Modeling owes Richard Avedon a great debt. So do I. He pointed out to me that no one had ever told the story of the trade in pretty people and suggested I write this book.
Thanks, too, are due to the biggest names in modeling. Eileen, Jerry, and Katie Ford endured long interview sessions that I’m sure they would have preferred to avoid and gave me private rundowns on everyone in the industry. John Casablancas talked a blue streak through several morning-long conversations and was more open than I had any right to expect. François Lano was gracious enough to spend several hours with me on two separate trips to Paris. Dorian Leigh Parker was a wonderful hostess for the three days I spent with her—and far-and-away the most interesting, complex person I met in the modeling world.

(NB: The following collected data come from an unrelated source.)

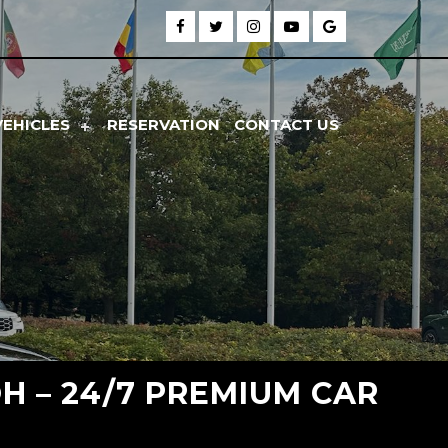
VEHICLES
RESERVATION
CONTACT US
H – 24/7 PREMIUM CAR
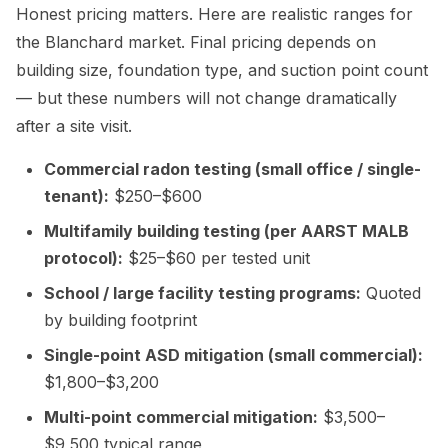
Honest pricing matters. Here are realistic ranges for
the Blanchard market. Final pricing depends on
building size, foundation type, and suction point count
— but these numbers will not change dramatically
after a site visit.
Commercial radon testing (small office / single-
tenant):
$250–$600
Multifamily building testing (per AARST MALB
protocol):
$25–$60 per tested unit
School / large facility testing programs:
Quoted
by building footprint
Single-point ASD mitigation (small commercial):
$1,800–$3,200
Multi-point commercial mitigation:
$3,500–
$9,500 typical range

Many people sat for interviews with me in the ten years I wrote about models and the year when I wrote about little else. Some have not been mentioned in the book. A few preferred it that way, and a few made it a condition of cooperation. I thank them in their anonymity. For the record, most are currently active in the fashion business and are justifiably concerned about remaining so. The rest were left out inadvertently or because there simply wasn’t space. Of those, I would particularly like to thank Susan Moncur and Marie Helvin, whose careers are given short shrift here. That’s because each of them has written her own book. Moncur’s spare, impressionistic They Still Shoot Models My Age and Helvin’s Catwalk are two of the best books by models on modeling. Naomi Sims’s How to Be a Top Model is the best of many guidebooks available and was the source of most of the information on her pioneering career.
Some special people gave me special courtesy. Helen Rogers was my entrée to the world of modeling, her conventions a story I stumbled upon in 1982. She introduced me to Jérôme Bonnouvrier. His willingness to share memories of his family’s thirty-five years in the modeling business was a gift. Suzy Parker Dillman is as delightful as she is different from her sister, Dorian. Polly Mellen is an inspiration always. Wilhelmina Cooper’s family, particularly Melissa Cooper, and her stepmother, Judith Duncanson Cooper, allowed me into an attic full of Wilhelmina’s belongings. More important was their desire to air the truth behind her legend. Judith Cooper also introduced me to Hannah Lee Sherman, who agreed to talk about her career for the first time since it ended almost sixty years ago.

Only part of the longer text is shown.